What makes Sammy run?

Huge and helpless, schizophrenic and hypertensive, Sammy Allen has fallen between the administrative cracks of a local mental health system that can't seem to get its ACT together (continued)

Previous

From a 1996 psychiatric evaluation: "One thing is for sure. He does know how to manipulate the mental health and legal systems to get what he wants...I would also recommend that the Treatment Team work with Sammy to help him understand that the hospital is not his personal Club Med or refuge from all the problems of the world."

"I actually believe he is not as mentally ill as he acts," Sammy's father says. "At times he talks sensible, he knows the scripture, he talks to you with good common sense, he knows how to handle his own money like a normal person. He has a problem, but I think he's actually using that problem to take advantage of the system and of the police force, because they all know him and aren't gonna hurt him. I ain't never heard him be beat up or nothing like that. I believe he's not as sick in mind as he pretends he is."

But when Sammy shows up at a local psychiatric emergency room and announces, "I'm sick, take care of me," he can't be readily dismissed or moved on as homeless and a behavioral problem, because he's been officially diagnosed as being mentally ill. And he has a 26-year paper trail of commitment papers to prove it. So, usually, the ER keeps him overnight, administers medication, and sends him back out into the community.

"I think part of what it's about is Sammy just becomes so frustrating that it's somewhat human nature that people tend to hold on to the part of him that they can say he's milking the system," theorizes Logan, who does believe Allen suffers from a legitimate mental illness. "On the other hand, there's still that sense of 'Gosh I'll throw whatever [medication] I can at him just to see if it'll keep him out of the hospital long enough next time.'"

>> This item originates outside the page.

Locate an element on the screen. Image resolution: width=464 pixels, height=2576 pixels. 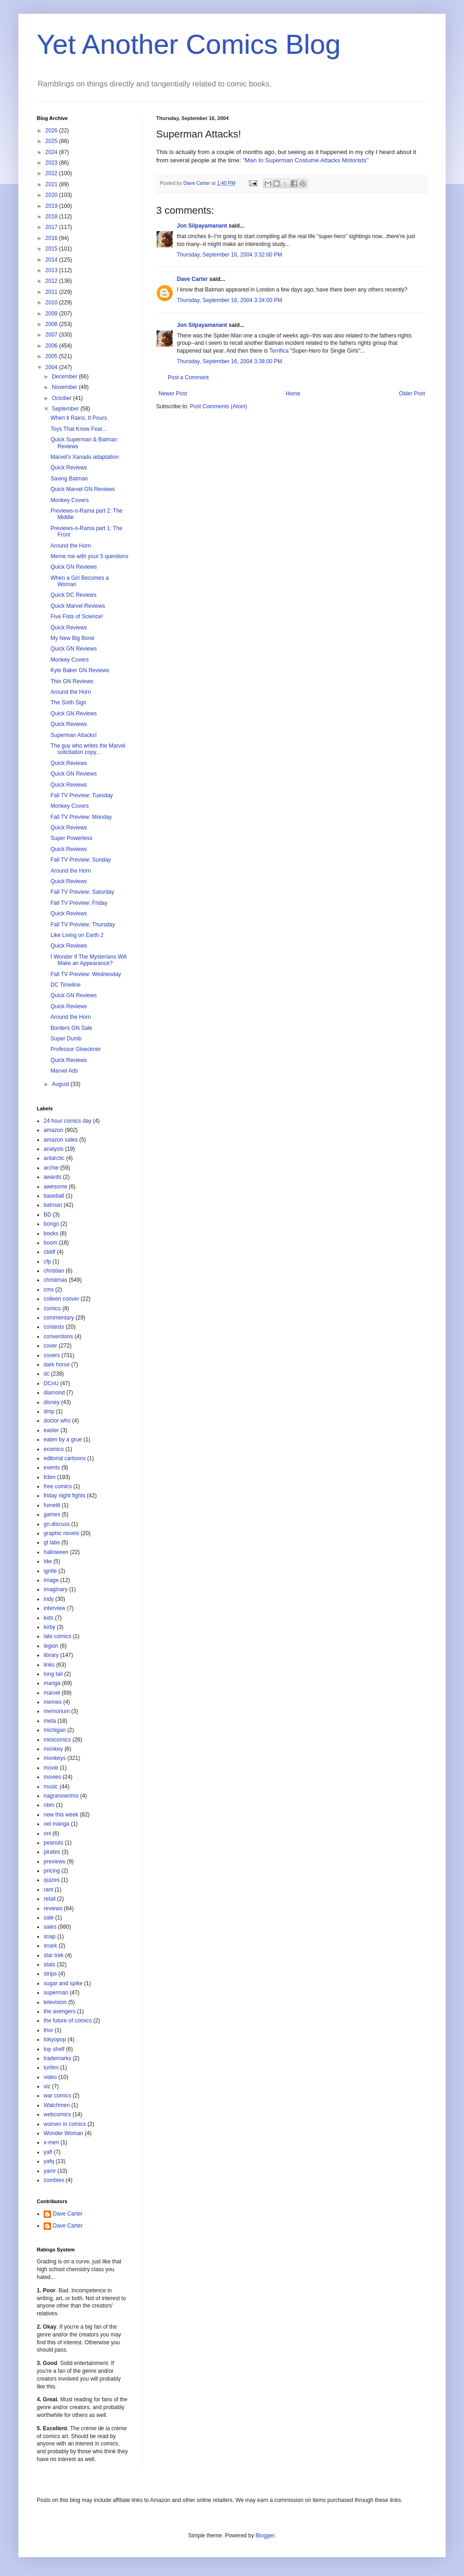
kids is located at coordinates (48, 1618).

Jefferson House is a plain brick two-story building located on a retail strip of Oak Cliff filled with pawn shops and rent-to-own stores. A glass door opens to a 20-step flight of stairs, which Sammy labors to ascend.

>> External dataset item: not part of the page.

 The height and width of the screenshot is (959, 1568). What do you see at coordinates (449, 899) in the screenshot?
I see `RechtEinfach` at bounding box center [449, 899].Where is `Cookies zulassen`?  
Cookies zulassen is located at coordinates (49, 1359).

At the top of the stairs, a worker sits behind a desk in what serves as the Jefferson House lobby. Nearby stands a filing cabinet that has been affixed with a crudely lettered sign that proclaims "NO ONE GETS MEDS"--the rest has been ripped off. Tony DeFreece hands the desk clerk Allen's medications, and she puts them in the filing cabinet, which holds approximately 15 additional paper sacks of medication.

"We're about the only option there is. If we can't do it with Sammy, there's

NOTHING IN DALLAS COUNTY THAT CAN."

Sammy is assigned to an eight-bed room approximately 30 feet long by 10 feet wide, with each of the beds spaced a few feet apart. The mattresses and sheets are stained. A ceiling panel over the room's two fluorescent lights is missing. Two of the three ceiling fans don't work. The doorknob is falling off. A few broken-down bureaus are scattered around the room. The bathroom consists of a shower the size of a large telephone booth and two toilets, both missing their stall doors. For this Allen pays $340 a month. (DeFreece acknowledges that boarding homes can be unappealing places to live, but he points out that no one else will take the population with whom ACT works.)

Jefferson House has 11 rooms and 58 beds. Its population fluctuates, but recently 54 men and women lived there, 28 of whom were DMHMR clients. It provides three meals daily, plus it posts someone--usually an ex-DMHMR consumer--at the front desk. Curfew is at 10 p.m., and no one is allowed out of his room after 11 p.m.

Sammy spends much of his time watching television, either sitting in the day room or in his room, surrounded by his garbage bags filled with soiled and foul-smelling clothes, some of which are starting to mildew. He urinates in his bed, and the sheets are not changed. He is constantly harassed by residents and the desk clerks to wash, to lower his voice, and to stop his ranting.

At different times a resident tries to sell Sammy cufflinks, a belt with "Ellis Unit Death Row" stamped on its buckle, a lighter, two cans of soda, an umbrella, and the over-the-counter antihistamine Benadryl. Allen weighs each offer seriously and occasionally makes a deal. In the television room, a resident offers Sammy a three-quarters-full lighter in exchange for some of his soda. Allen lets him keep the lighter and pours him a cup. Another resident picks through the ashtrays looking for stubbed-out cigarettes to smoke. One man sits in a chair in the day room, points to different residents, and says, "See that guy over there? He's crazy."

Formerly a flophouse for alcoholics, Jefferson House is a privately owned boarding house (or residential hotel) that only recently started taking in the mentally ill because they were easier to control and were less of a problem, according to a manager there.